The most reassuring news about the coming nomination of a new Supreme Court justice to succeed David Souter came in this morning’s Washington Post, which reported that Vice President Joe Biden is “regularly consulting with the president” and providing his “insights on the process.” As a longtime member and sometime chairman of the Senate Judiciary Committee, Biden was involved in more than three decades of hearings, and chaired the proceedings for six confirmations. He also made it painfully clear over the years that he is quite incapable of thinking of the Supreme Court in other-than-political terms, and is hopelessly at sea on fundamental questions of constitutional law. (If you consult the memoirs of Robert Bork and Clarence Thomas, you’ll also find he was ethically challenged too.) If the White House is taking his advice, it is mistaking his “experience” for wisdom. As a bonus, the Post has this circumlocution for Biden’s pattern of public gaffes: “his enthusiasm and plain-spoken candor are simultaneously his greatest political strengths and his greatest weaknesses.” So it’s “enthusiasm and plain-spoken candor,” is it?
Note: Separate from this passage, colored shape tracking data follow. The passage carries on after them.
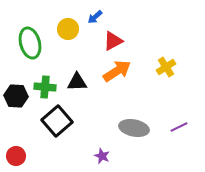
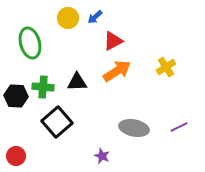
yellow circle: moved 11 px up
green cross: moved 2 px left
black square: moved 1 px down
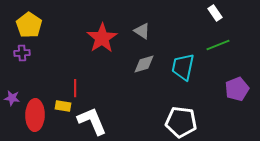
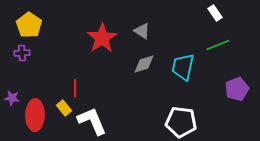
yellow rectangle: moved 1 px right, 2 px down; rotated 42 degrees clockwise
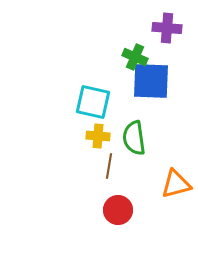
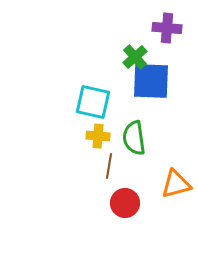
green cross: rotated 25 degrees clockwise
red circle: moved 7 px right, 7 px up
How about “devotion to scraping the empty barrel of his mind at the slightest provocation”?
Over on the op-ed page, meanwhile, the always fair-minded E.J. Dionne dares the Republicans to an “honest brawl” over the Supreme Court, confident that Democrats can trounce them. As far as I can tell, here are Dionne’s ground rules:
–Republicans aren’t allowed to talk about “judicial philosophy” without admitting that what they are really interested in is “ideology.”
–Democrats, on the other hand, are entitled to talk about judicial philosophy without having to defend their motives.
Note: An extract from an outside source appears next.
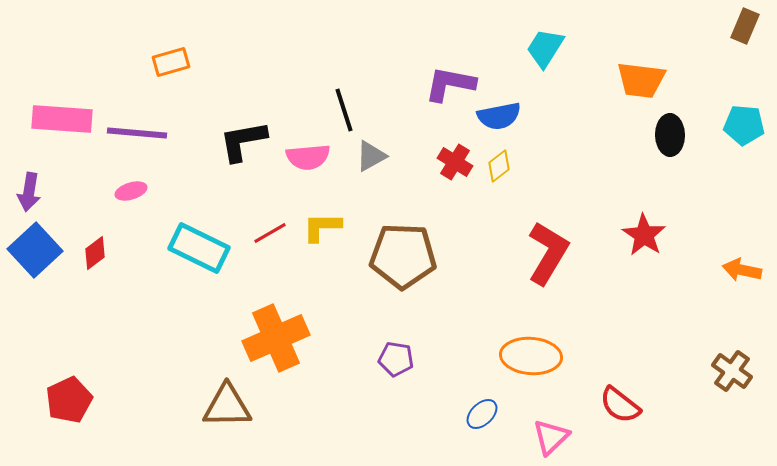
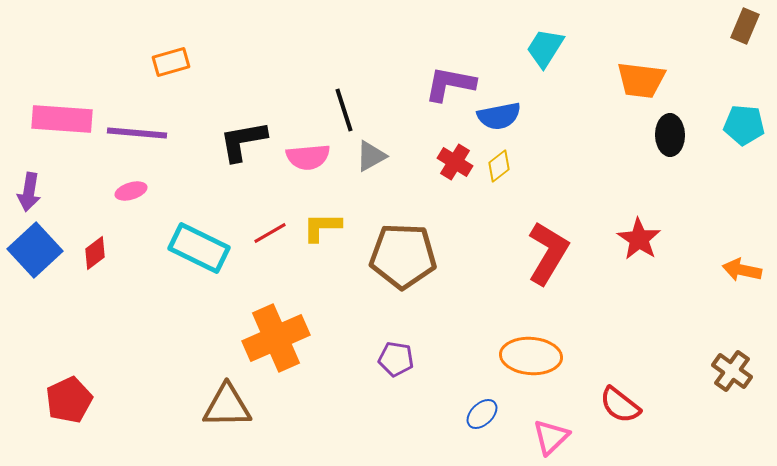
red star: moved 5 px left, 4 px down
–No Republican “slogans” are allowed–”notably ‘judicial activism,’ ‘legislating from the bench,’ and ’strict constructionism.’”
–Oh, yes, Dionne suddenly remembers that practically no one uses that last one any more–so no talk of “originalism” either.
–Democrats, on the other hand, are entitled to point out that “judicial activism is far more the habit of conservative justices than liberals.”
–And Democrats are entitled to point out that Republican opposition to judicial activism started with “segregationists who opposed judicial interventionism on behalf of the rights of African Americans.”
–But Republicans are not permitted to point out that those segregationists were, to a man, Democrats.
Okay, everyone ready for a fair fight?